Demikian cerita Totto-Chan bersekolah di Tomoe Gakuen. Memang tidak lama, karena sekolah menakjubkan ini hancur akibat terkena bom perang dunia kedua di Jepang pada tahun 1945. Namun, perlu diingat bahwa ini adalah kisah nyata penulis. Maka dari itu, semoga kisah ini dapat menjadi pelajaran bagi seluruh tenaga pendidik di Indonesia untuk bersikap adil kepada seluruh anak muridnya, baik penyandang disabilitas maupun bukan.

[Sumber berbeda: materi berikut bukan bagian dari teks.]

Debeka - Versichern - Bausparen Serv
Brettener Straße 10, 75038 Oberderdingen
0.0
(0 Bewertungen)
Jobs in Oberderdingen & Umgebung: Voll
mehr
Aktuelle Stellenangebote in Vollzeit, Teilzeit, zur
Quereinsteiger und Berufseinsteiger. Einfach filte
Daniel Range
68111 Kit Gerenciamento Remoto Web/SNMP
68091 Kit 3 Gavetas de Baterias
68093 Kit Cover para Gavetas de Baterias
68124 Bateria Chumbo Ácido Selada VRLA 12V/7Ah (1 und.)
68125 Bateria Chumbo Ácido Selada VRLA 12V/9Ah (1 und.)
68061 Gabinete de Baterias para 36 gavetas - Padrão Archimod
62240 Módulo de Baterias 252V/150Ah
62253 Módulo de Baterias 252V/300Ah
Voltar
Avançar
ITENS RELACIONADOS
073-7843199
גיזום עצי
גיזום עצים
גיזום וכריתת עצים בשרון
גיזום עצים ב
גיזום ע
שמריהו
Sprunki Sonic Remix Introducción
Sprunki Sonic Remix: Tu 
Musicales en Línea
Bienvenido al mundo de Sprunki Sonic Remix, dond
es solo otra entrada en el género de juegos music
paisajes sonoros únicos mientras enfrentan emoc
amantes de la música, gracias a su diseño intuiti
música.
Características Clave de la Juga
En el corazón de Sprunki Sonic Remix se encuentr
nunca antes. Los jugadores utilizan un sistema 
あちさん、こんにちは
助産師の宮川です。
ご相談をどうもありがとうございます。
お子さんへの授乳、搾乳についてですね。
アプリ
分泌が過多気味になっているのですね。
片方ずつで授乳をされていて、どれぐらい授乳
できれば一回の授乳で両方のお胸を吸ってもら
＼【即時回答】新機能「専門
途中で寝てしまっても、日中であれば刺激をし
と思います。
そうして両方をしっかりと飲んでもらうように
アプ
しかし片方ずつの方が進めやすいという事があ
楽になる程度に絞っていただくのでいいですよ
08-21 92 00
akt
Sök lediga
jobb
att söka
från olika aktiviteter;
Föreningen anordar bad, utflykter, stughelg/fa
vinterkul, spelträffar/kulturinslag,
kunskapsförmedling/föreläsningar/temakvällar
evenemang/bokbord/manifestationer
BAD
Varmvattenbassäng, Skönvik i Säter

Apalagi sama seperti anak pada umumnya, anak penyandang disabilitas juga mengalami masa pertumbuhan. Mungkin bukan fisik seperti yang dialami Takahashi, melainkan bahasa, pikiran, dan emosi yang terjadi pada diri anak sejak lahir hingga dewasa. Pertumbuhan dan perkembangan anak juga sangat dipengaruhi oleh faktor genetik, faktor lingkungan, hingga berbagai kejadian yang terjadi saat anak bertumbuh. Oleh karena itu, pendidikan dan lingkungan anak penyandang disabilitas sangat penting untuk membentuk pribadinya di masa depan.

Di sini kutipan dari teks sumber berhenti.